Aysegul Kayahan

Female Leader, Aysegul Kayahan, Non-Executive Director

Aysegul Kayahan is a successful entrepreneur, Non-Executive Director, Angel Investor and active philanthropist. She is the Founder and Principal of Relocation Specialists, providing domestic and global mobility services. Her Non-Executive Director roles include KYEEMA Foundation, improving food security in poor countries; SolarBuddy.org, addressing energy poverty; Brisbane Angels Group Ltd, angel investors for technology startups; and Ethicos Group, helping organisations prevent and respond to sexual harassment and bullying.

Aysegul’s experience of living as an expatriate have informed her business pursuits, her desire to build community and connect with others. She is a self confessed global citizen and active mentor in the start up community. Guided by a strong ethical code, generosity of spirit, and insatiable curiosity, Aysegul is driven by a genuine desire to help others and to create a better, sustainable and fairer world through social enterprise.

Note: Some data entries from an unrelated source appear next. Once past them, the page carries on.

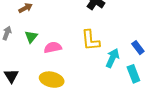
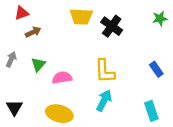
blue rectangle: (138, 48) -> (156, 69), moved
cyan arrow: (113, 58) -> (104, 100), moved

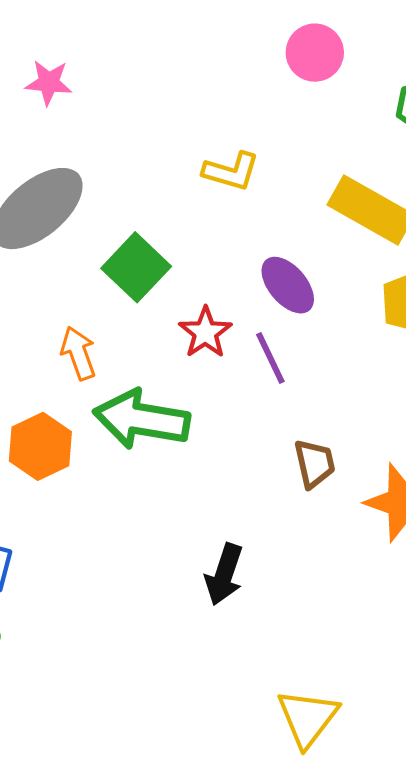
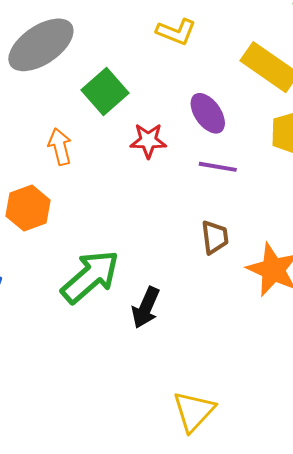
red star: (205, 332) -> (148, 141), turned 30
purple line: (270, 358) -> (218, 167), moved, turned -60
green arrow: (142, 419) -> (90, 277), moved, turned 124

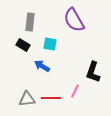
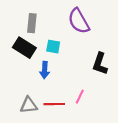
black rectangle: (23, 45) -> (24, 48), size x1.5
blue arrow: (42, 66) -> (45, 70), turned -119
black L-shape: (93, 72) -> (100, 64), moved

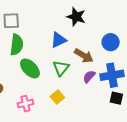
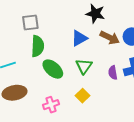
brown arrow: (84, 56) -> (110, 38), moved
purple semicircle: (89, 77) -> (113, 73), turned -48

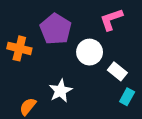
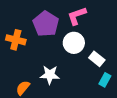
pink L-shape: (111, 19) -> (77, 16), moved
white star: (60, 91) -> (50, 75), turned 30

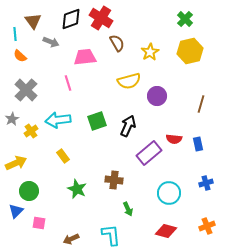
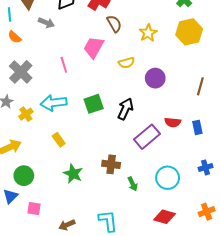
pink trapezoid: (85, 57) -> (94, 47), moved, turned -55
yellow semicircle: (129, 81) -> (126, 63), size x0.7
green arrow: (128, 209) -> (133, 184), moved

Why did you choose to become a member of Brisbane Angels Group?

The Brisbane Angels Group has been a big part of my life for more than 8 years. After the GFC I went looking for alternative investments, I had lost confidence in the share market and did not really enjoy trading shares (they never held my attention for long which can be risky). I knew I wanted something I could be more hands-on with, rang a few friends that I knew could help me and was introduced to the concept of “angel investing”. One in particular suggested I call Brisbane Angels and was invited to their next meeting. I was not sure what the group was about and if I would fit in but felt welcome from the start.

I made my first angel investment within months of joining, it was either the first or second pitch I watched. Talk about jumping in at the deep end, a steep learning curve followed. I assisted with the capital raise and was supported by a number of the other angels who I now consider as dear friends and mentors.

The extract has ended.